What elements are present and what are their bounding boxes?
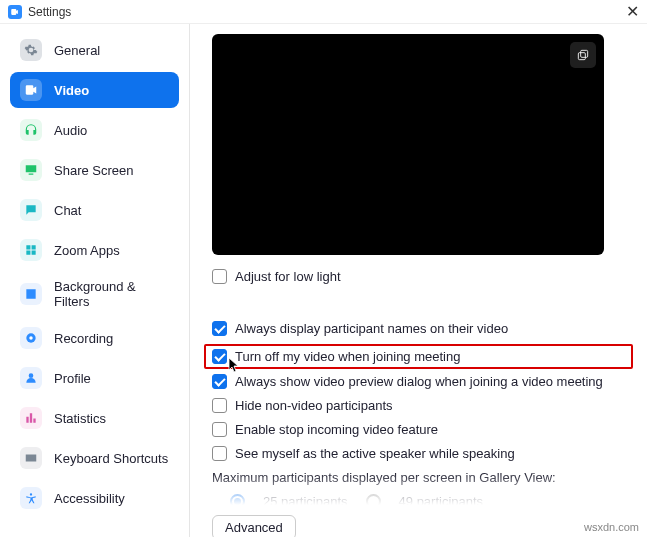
option-label: Always display participant names on thei…: [235, 321, 508, 336]
option-label: Enable stop incoming video feature: [235, 422, 438, 437]
option-label: Adjust for low light: [235, 269, 341, 284]
svg-point-1: [29, 336, 33, 340]
option-display-names[interactable]: Always display participant names on thei…: [212, 321, 625, 336]
svg-rect-3: [581, 50, 588, 57]
option-see-myself[interactable]: See myself as the active speaker while s…: [212, 446, 625, 461]
sidebar-item-chat[interactable]: Chat: [10, 192, 179, 228]
profile-icon: [20, 367, 42, 389]
checkbox[interactable]: [212, 374, 227, 389]
option-hide-non-video[interactable]: Hide non-video participants: [212, 398, 625, 413]
checkbox[interactable]: [212, 269, 227, 284]
window-title: Settings: [28, 5, 71, 19]
radio-25-label: 25 participants: [263, 494, 348, 509]
option-stop-incoming[interactable]: Enable stop incoming video feature: [212, 422, 625, 437]
sidebar-item-label: General: [54, 43, 100, 58]
sidebar-item-profile[interactable]: Profile: [10, 360, 179, 396]
sidebar-item-background-filters[interactable]: Background & Filters: [10, 272, 179, 316]
sidebar-item-label: Share Screen: [54, 163, 134, 178]
sidebar-item-zoom-apps[interactable]: Zoom Apps: [10, 232, 179, 268]
popout-button[interactable]: [570, 42, 596, 68]
share-screen-icon: [20, 159, 42, 181]
accessibility-icon: [20, 487, 42, 509]
sidebar-item-recording[interactable]: Recording: [10, 320, 179, 356]
sidebar-item-general[interactable]: General: [10, 32, 179, 68]
option-label: Hide non-video participants: [235, 398, 393, 413]
sidebar-item-label: Statistics: [54, 411, 106, 426]
background-icon: [20, 283, 42, 305]
sidebar-item-audio[interactable]: Audio: [10, 112, 179, 148]
checkbox[interactable]: [212, 422, 227, 437]
radio-25[interactable]: [230, 494, 245, 509]
statistics-icon: [20, 407, 42, 429]
option-turn-off-video-join[interactable]: Turn off my video when joining meeting: [204, 344, 633, 369]
checkbox[interactable]: [212, 398, 227, 413]
video-preview: [212, 34, 604, 255]
checkbox[interactable]: [212, 321, 227, 336]
recording-icon: [20, 327, 42, 349]
radio-49-label: 49 participants: [399, 494, 484, 509]
checkbox[interactable]: [212, 446, 227, 461]
svg-rect-2: [578, 53, 585, 60]
sidebar-item-statistics[interactable]: Statistics: [10, 400, 179, 436]
sidebar-item-label: Zoom Apps: [54, 243, 120, 258]
sidebar-item-label: Recording: [54, 331, 113, 346]
option-adjust-low-light[interactable]: Adjust for low light: [212, 269, 625, 284]
option-label: See myself as the active speaker while s…: [235, 446, 515, 461]
option-label: Turn off my video when joining meeting: [235, 349, 460, 364]
sidebar-item-video[interactable]: Video: [10, 72, 179, 108]
sidebar-item-label: Audio: [54, 123, 87, 138]
sidebar: General Video Audio Share Screen Chat: [0, 24, 190, 537]
gear-icon: [20, 39, 42, 61]
sidebar-item-accessibility[interactable]: Accessibility: [10, 480, 179, 516]
keyboard-icon: [20, 447, 42, 469]
watermark: wsxdn.com: [584, 521, 639, 533]
advanced-button[interactable]: Advanced: [212, 515, 296, 537]
sidebar-item-label: Background & Filters: [54, 279, 169, 309]
sidebar-item-label: Accessibility: [54, 491, 125, 506]
sidebar-item-label: Chat: [54, 203, 81, 218]
headphones-icon: [20, 119, 42, 141]
max-participants-label: Maximum participants displayed per scree…: [212, 470, 625, 485]
radio-49[interactable]: [366, 494, 381, 509]
close-button[interactable]: ✕: [626, 4, 639, 20]
option-label: Always show video preview dialog when jo…: [235, 374, 603, 389]
sidebar-item-label: Profile: [54, 371, 91, 386]
apps-icon: [20, 239, 42, 261]
chat-icon: [20, 199, 42, 221]
cursor-icon: [228, 357, 240, 376]
main-panel: Adjust for low light Always display part…: [190, 24, 647, 537]
sidebar-item-label: Keyboard Shortcuts: [54, 451, 168, 466]
sidebar-item-label: Video: [54, 83, 89, 98]
app-icon: [8, 5, 22, 19]
checkbox[interactable]: [212, 349, 227, 364]
sidebar-item-share-screen[interactable]: Share Screen: [10, 152, 179, 188]
sidebar-item-keyboard-shortcuts[interactable]: Keyboard Shortcuts: [10, 440, 179, 476]
titlebar: Settings ✕: [0, 0, 647, 24]
video-icon: [20, 79, 42, 101]
option-preview-dialog[interactable]: Always show video preview dialog when jo…: [212, 374, 625, 389]
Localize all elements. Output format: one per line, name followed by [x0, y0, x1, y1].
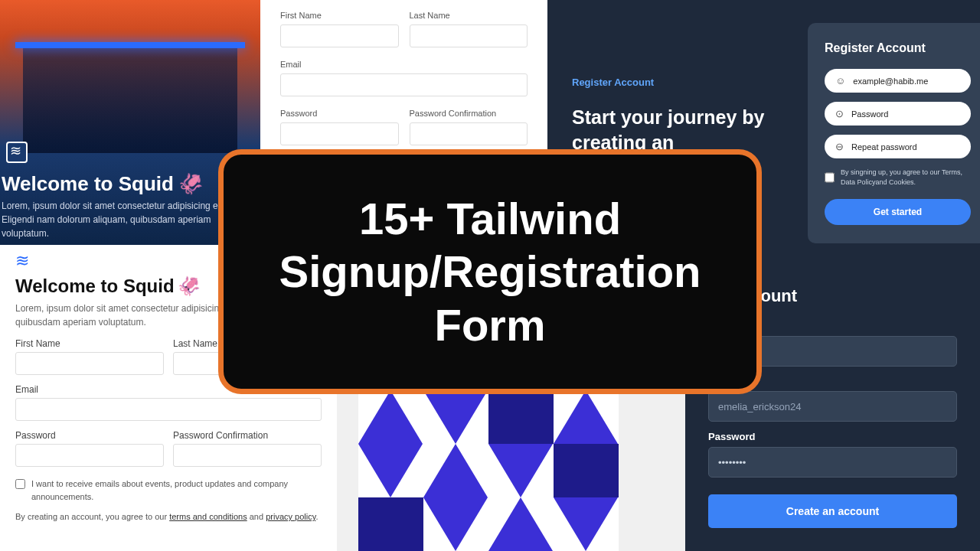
password-confirm-label: Password Confirmation — [173, 430, 322, 441]
squid-icon: 🦑 — [178, 276, 201, 296]
email-input[interactable] — [280, 73, 528, 96]
agree-text: By singning up, you agree to our Terms, … — [841, 168, 971, 187]
password-confirm-input[interactable] — [173, 444, 322, 467]
create-account-button[interactable]: Create an account — [708, 494, 957, 528]
hero-subtitle: Lorem, ipsum dolor sit amet consectetur … — [2, 199, 231, 240]
first-name-label: First Name — [280, 11, 399, 20]
email-label: Email — [280, 60, 528, 69]
username-input[interactable] — [708, 391, 957, 422]
privacy-link[interactable]: privacy policy — [266, 512, 315, 521]
register-title: Register Account — [825, 41, 971, 55]
lock-icon: ⊖ — [835, 141, 844, 152]
password-label: Password — [708, 431, 957, 442]
password-input[interactable] — [708, 447, 957, 478]
password-input[interactable]: ⊙Password — [825, 102, 971, 126]
first-name-input[interactable] — [15, 352, 164, 375]
marketing-checkbox[interactable] — [15, 479, 25, 489]
first-name-input[interactable] — [280, 24, 399, 47]
register-label: Register Account — [572, 77, 791, 88]
terms-text: By creating an account, you agree to our… — [15, 512, 322, 521]
lock-icon: ⊙ — [835, 108, 844, 119]
neon-strip — [15, 42, 245, 48]
last-name-input[interactable] — [410, 24, 528, 47]
main-title: 15+ Tailwind Signup/Registration Form — [224, 192, 756, 352]
card-register: Register Account ☺example@habib.me ⊙Pass… — [808, 0, 980, 276]
title-badge: 15+ Tailwind Signup/Registration Form — [218, 149, 762, 394]
last-name-label: Last Name — [410, 11, 528, 20]
journey-heading: Start your journey by creating an — [572, 105, 791, 155]
repeat-password-input[interactable]: ⊖Repeat password — [825, 135, 971, 158]
get-started-button[interactable]: Get started — [825, 199, 971, 225]
marketing-label: I want to receive emails about events, p… — [31, 478, 322, 503]
password-confirm-label: Password Confirmation — [410, 109, 528, 118]
hero-title: Welcome to Squid🦑 — [2, 172, 203, 196]
user-icon: ☺ — [835, 75, 845, 86]
email-input[interactable]: ☺example@habib.me — [825, 69, 971, 93]
squid-icon: 🦑 — [178, 172, 203, 195]
password-label: Password — [280, 109, 399, 118]
email-input[interactable] — [15, 398, 322, 421]
terms-link[interactable]: terms and conditions — [169, 512, 247, 521]
password-label: Password — [15, 430, 164, 441]
wave-icon — [6, 142, 28, 163]
password-confirm-input[interactable] — [410, 122, 528, 145]
password-input[interactable] — [15, 444, 164, 467]
geometric-pattern — [358, 390, 619, 551]
first-name-label: First Name — [15, 338, 164, 349]
password-input[interactable] — [280, 122, 399, 145]
agree-checkbox[interactable] — [825, 168, 835, 187]
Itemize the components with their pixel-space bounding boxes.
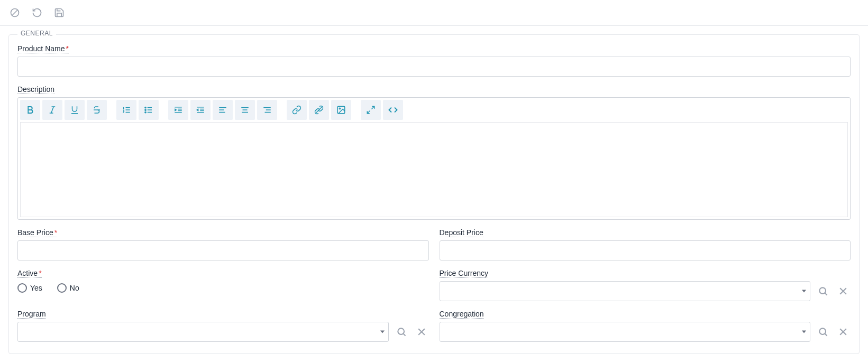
product-name-input[interactable]	[17, 57, 851, 77]
svg-point-15	[145, 111, 146, 113]
bold-icon	[25, 105, 35, 115]
undo-icon	[32, 7, 42, 18]
radio-icon	[17, 283, 27, 293]
fieldset-legend: GENERAL	[17, 30, 56, 37]
align-center-icon	[240, 105, 250, 115]
close-icon	[838, 286, 848, 296]
unordered-list-icon	[144, 105, 153, 115]
align-right-icon	[262, 105, 272, 115]
svg-point-46	[819, 328, 826, 334]
svg-point-38	[819, 287, 826, 294]
svg-line-33	[316, 107, 322, 113]
base-price-input[interactable]	[17, 240, 429, 260]
required-marker: *	[54, 228, 57, 237]
unlink-icon	[314, 105, 324, 115]
price-currency-label: Price Currency	[440, 269, 489, 278]
image-button[interactable]	[331, 100, 351, 120]
congregation-search-button[interactable]	[816, 324, 830, 339]
svg-line-43	[403, 334, 405, 336]
align-right-button[interactable]	[257, 100, 277, 120]
price-currency-search-button[interactable]	[816, 284, 830, 299]
fullscreen-icon	[366, 105, 376, 115]
search-icon	[818, 286, 828, 296]
ordered-list-icon	[122, 105, 131, 115]
cancel-button[interactable]	[8, 6, 21, 19]
program-label: Program	[17, 310, 46, 319]
align-center-button[interactable]	[235, 100, 255, 120]
close-icon	[416, 327, 427, 337]
link-button[interactable]	[287, 100, 307, 120]
unlink-button[interactable]	[309, 100, 329, 120]
strikethrough-button[interactable]	[87, 100, 107, 120]
description-editor	[17, 97, 851, 220]
save-button[interactable]	[53, 6, 66, 19]
search-icon	[818, 327, 828, 337]
active-radio-group: Yes No	[17, 281, 429, 293]
program-clear-button[interactable]	[414, 324, 429, 339]
align-left-icon	[218, 105, 227, 115]
cancel-icon	[10, 7, 20, 18]
active-yes-option[interactable]: Yes	[17, 283, 42, 293]
description-label: Description	[17, 85, 54, 94]
price-currency-input[interactable]	[440, 281, 811, 301]
required-marker: *	[39, 269, 41, 277]
save-icon	[54, 7, 65, 18]
editor-toolbar	[18, 98, 850, 122]
svg-line-39	[825, 293, 827, 295]
italic-icon	[48, 105, 57, 115]
svg-line-36	[372, 106, 374, 109]
congregation-label: Congregation	[440, 310, 484, 319]
price-currency-clear-button[interactable]	[836, 284, 851, 299]
outdent-icon	[196, 105, 205, 115]
svg-point-35	[339, 108, 340, 109]
underline-icon	[70, 105, 79, 115]
top-toolbar	[0, 0, 868, 26]
code-icon	[388, 105, 398, 115]
outdent-button[interactable]	[190, 100, 211, 120]
general-fieldset: GENERAL Product Name* Description	[8, 34, 860, 354]
program-input[interactable]	[17, 322, 389, 342]
radio-label: No	[70, 284, 79, 292]
bold-button[interactable]	[20, 100, 40, 120]
base-price-label: Base Price*	[17, 228, 57, 237]
radio-label: Yes	[30, 284, 42, 292]
congregation-input[interactable]	[440, 322, 811, 342]
svg-line-1	[12, 10, 17, 15]
indent-button[interactable]	[168, 100, 188, 120]
active-no-option[interactable]: No	[57, 283, 79, 293]
link-icon	[292, 105, 301, 115]
label-text: Base Price	[17, 228, 53, 237]
program-search-button[interactable]	[394, 324, 409, 339]
deposit-price-label: Deposit Price	[440, 228, 483, 237]
image-icon	[336, 105, 346, 115]
close-icon	[838, 327, 848, 337]
underline-button[interactable]	[65, 100, 85, 120]
unordered-list-button[interactable]	[139, 100, 159, 120]
indent-icon	[173, 105, 183, 115]
congregation-clear-button[interactable]	[836, 324, 851, 339]
svg-point-14	[145, 109, 146, 110]
deposit-price-input[interactable]	[440, 240, 851, 260]
svg-line-37	[367, 111, 370, 114]
required-marker: *	[66, 44, 68, 53]
label-text: Product Name	[17, 44, 65, 53]
radio-icon	[57, 283, 67, 293]
ordered-list-button[interactable]	[116, 100, 136, 120]
product-name-label: Product Name*	[17, 44, 69, 53]
svg-line-4	[51, 107, 54, 113]
active-label: Active*	[17, 269, 42, 278]
svg-point-42	[398, 328, 404, 334]
strikethrough-icon	[92, 105, 102, 115]
svg-line-47	[825, 334, 827, 336]
search-icon	[396, 327, 407, 337]
code-view-button[interactable]	[383, 100, 403, 120]
label-text: Active	[17, 269, 38, 277]
fullscreen-button[interactable]	[361, 100, 381, 120]
align-left-button[interactable]	[213, 100, 233, 120]
italic-button[interactable]	[42, 100, 62, 120]
undo-button[interactable]	[31, 6, 43, 19]
svg-point-13	[145, 107, 146, 108]
description-content[interactable]	[20, 122, 848, 217]
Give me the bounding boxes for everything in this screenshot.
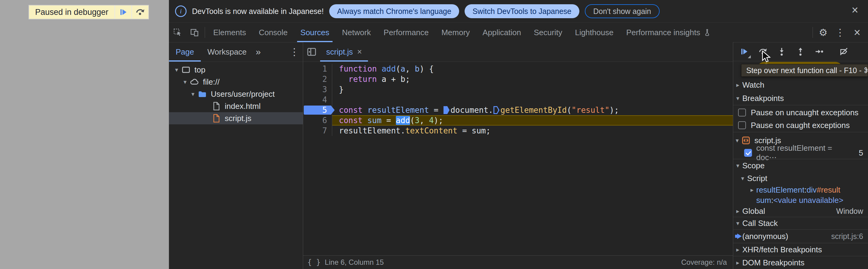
pretty-print-button[interactable]: { } bbox=[303, 258, 325, 267]
chevron-right-icon[interactable]: ▸ bbox=[733, 246, 742, 253]
file-icon bbox=[212, 102, 220, 111]
pause-uncaught-checkbox[interactable] bbox=[738, 109, 746, 116]
tree-item-script-js[interactable]: script.js bbox=[169, 112, 303, 124]
infobar-close-button[interactable]: × bbox=[848, 4, 861, 16]
tab-performance[interactable]: Performance bbox=[377, 23, 435, 42]
always-match-language-button[interactable]: Always match Chrome's language bbox=[329, 4, 459, 18]
file-html-icon bbox=[211, 101, 221, 111]
pause-uncaught-row[interactable]: Pause on uncaught exceptions bbox=[733, 106, 868, 118]
tab-elements[interactable]: Elements bbox=[207, 23, 252, 42]
editor-tab-scriptjs[interactable]: script.js × bbox=[320, 42, 368, 61]
gutter-line-3[interactable]: 3 bbox=[303, 84, 332, 95]
code-line-2[interactable]: 2 return a + b; bbox=[303, 74, 733, 84]
code-text[interactable]: const sum = add(3, 4); bbox=[332, 115, 733, 126]
scope-global-row[interactable]: ▸ Global Window bbox=[733, 205, 868, 217]
selected-call-target: add bbox=[396, 116, 410, 125]
tree-item-file[interactable]: ▾file:// bbox=[169, 76, 303, 88]
chevron-right-icon[interactable]: ▸ bbox=[733, 259, 742, 266]
chevron-right-icon[interactable]: ▸ bbox=[748, 186, 756, 193]
code-line-4[interactable]: 4 bbox=[303, 95, 733, 105]
chevron-down-icon[interactable]: ▾ bbox=[738, 175, 747, 182]
gutter-line-4[interactable]: 4 bbox=[303, 95, 332, 105]
chevron-down-icon[interactable]: ▾ bbox=[733, 137, 741, 144]
switch-devtools-japanese-button[interactable]: Switch DevTools to Japanese bbox=[465, 4, 579, 18]
tab-network[interactable]: Network bbox=[336, 23, 377, 42]
scope-var-sum[interactable]: sum: <value unavailable> bbox=[733, 195, 868, 205]
chevron-down-icon[interactable]: ▾ bbox=[172, 66, 181, 73]
inspect-element-button[interactable] bbox=[169, 23, 186, 42]
devtools-close-button[interactable]: × bbox=[848, 23, 866, 42]
navigator-tab-page[interactable]: Page bbox=[169, 42, 201, 61]
step-over-button[interactable] bbox=[754, 43, 771, 60]
tree-item-index-html[interactable]: index.html bbox=[169, 100, 303, 112]
resume-button[interactable] bbox=[736, 43, 753, 60]
source-code[interactable]: 1function add(a, b) {2 return a + b;3}45… bbox=[303, 62, 733, 255]
breakpoint-entry-row[interactable]: const resultElement = doc⋯ 5 bbox=[733, 147, 868, 159]
section-call-stack[interactable]: ▾ Call Stack bbox=[733, 217, 868, 230]
code-line-5[interactable]: 5const resultElement = document.getEleme… bbox=[303, 105, 733, 115]
chevron-right-icon[interactable]: ▸ bbox=[733, 81, 742, 88]
gutter-line-5[interactable]: 5 bbox=[303, 105, 332, 115]
toggle-navigator-button[interactable] bbox=[303, 42, 320, 61]
chevron-down-icon[interactable]: ▾ bbox=[181, 78, 190, 85]
chevron-down-icon[interactable]: ▾ bbox=[733, 220, 742, 227]
code-text[interactable]: const resultElement = document.getElemen… bbox=[332, 105, 733, 115]
navigator-menu-button[interactable]: ⋮ bbox=[286, 42, 303, 61]
inline-breakpoint-marker[interactable] bbox=[443, 106, 450, 114]
breakpoint-checkbox[interactable] bbox=[744, 149, 752, 157]
navigator-tab-workspace[interactable]: Workspace bbox=[201, 42, 253, 61]
tab-security[interactable]: Security bbox=[528, 23, 569, 42]
tab-performance-insights[interactable]: Performance insights bbox=[620, 23, 717, 42]
code-text[interactable]: } bbox=[332, 84, 733, 95]
code-text[interactable]: return a + b; bbox=[332, 74, 733, 84]
resume-script-button[interactable] bbox=[115, 5, 131, 19]
chevron-down-icon[interactable]: ▾ bbox=[733, 162, 742, 169]
chevron-down-icon[interactable]: ▾ bbox=[733, 95, 742, 102]
section-watch[interactable]: ▸ Watch bbox=[733, 78, 868, 91]
gutter-line-2[interactable]: 2 bbox=[303, 74, 332, 84]
step-into-button[interactable] bbox=[773, 43, 790, 60]
frame-name: (anonymous) bbox=[742, 232, 788, 241]
code-text[interactable]: resultElement.textContent = sum; bbox=[332, 126, 733, 136]
gutter-line-6[interactable]: 6 bbox=[303, 115, 332, 126]
code-text[interactable]: function add(a, b) { bbox=[332, 64, 733, 74]
tree-item-users-user-project[interactable]: ▾Users/user/project bbox=[169, 88, 303, 100]
main-menu-button[interactable]: ⋮ bbox=[832, 23, 848, 42]
code-line-6[interactable]: 6const sum = add(3, 4); bbox=[303, 115, 733, 126]
scope-var-result-element[interactable]: ▸ resultElement: div#result bbox=[733, 185, 868, 195]
tab-close-icon[interactable]: × bbox=[357, 47, 362, 57]
inline-breakpoint-marker[interactable] bbox=[493, 106, 499, 114]
section-xhr-breakpoints[interactable]: ▸ XHR/fetch Breakpoints bbox=[733, 243, 868, 256]
settings-button[interactable]: ⚙ bbox=[815, 23, 832, 42]
step-button[interactable] bbox=[811, 43, 828, 60]
code-line-3[interactable]: 3} bbox=[303, 84, 733, 95]
call-stack-frame-row[interactable]: (anonymous) script.js:6 bbox=[733, 230, 868, 243]
editor-tab-label: script.js bbox=[326, 47, 353, 57]
tab-memory[interactable]: Memory bbox=[435, 23, 476, 42]
step-over-button-page[interactable] bbox=[131, 5, 148, 19]
code-line-1[interactable]: 1function add(a, b) { bbox=[303, 64, 733, 74]
section-scope[interactable]: ▾ Scope bbox=[733, 159, 868, 172]
pause-caught-row[interactable]: Pause on caught exceptions bbox=[733, 118, 868, 132]
section-dom-breakpoints[interactable]: ▸ DOM Breakpoints bbox=[733, 256, 868, 269]
pause-caught-checkbox[interactable] bbox=[738, 121, 746, 129]
more-tabs-button[interactable]: » bbox=[253, 42, 263, 61]
scope-script-row[interactable]: ▾ Script bbox=[733, 172, 868, 185]
step-out-button[interactable] bbox=[792, 43, 809, 60]
tab-console[interactable]: Console bbox=[252, 23, 294, 42]
gutter-line-7[interactable]: 7 bbox=[303, 126, 332, 136]
section-breakpoints[interactable]: ▾ Breakpoints bbox=[733, 91, 868, 105]
code-text[interactable] bbox=[332, 95, 733, 105]
tab-application[interactable]: Application bbox=[476, 23, 527, 42]
dont-show-again-button[interactable]: Don't show again bbox=[585, 4, 660, 18]
code-line-7[interactable]: 7resultElement.textContent = sum; bbox=[303, 126, 733, 136]
tab-lighthouse[interactable]: Lighthouse bbox=[568, 23, 620, 42]
tab-sources[interactable]: Sources bbox=[294, 23, 336, 42]
gutter-line-1[interactable]: 1 bbox=[303, 64, 332, 74]
device-toolbar-button[interactable] bbox=[186, 23, 203, 42]
chevron-right-icon[interactable]: ▸ bbox=[733, 208, 742, 215]
deactivate-breakpoints-button[interactable] bbox=[835, 43, 852, 60]
tree-item-top[interactable]: ▾top bbox=[169, 64, 303, 76]
frame-location[interactable]: script.js:6 bbox=[831, 232, 868, 241]
chevron-down-icon[interactable]: ▾ bbox=[188, 90, 197, 98]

Activity:
Your answer should consist of all lines above that include the string "Audio".

The answer:
sidebar-item-audio[interactable]: Audio: [10, 112, 179, 148]
sidebar-item-label: Audio: [54, 123, 87, 138]
sidebar: General Video Audio Share Screen Chat: [0, 24, 190, 537]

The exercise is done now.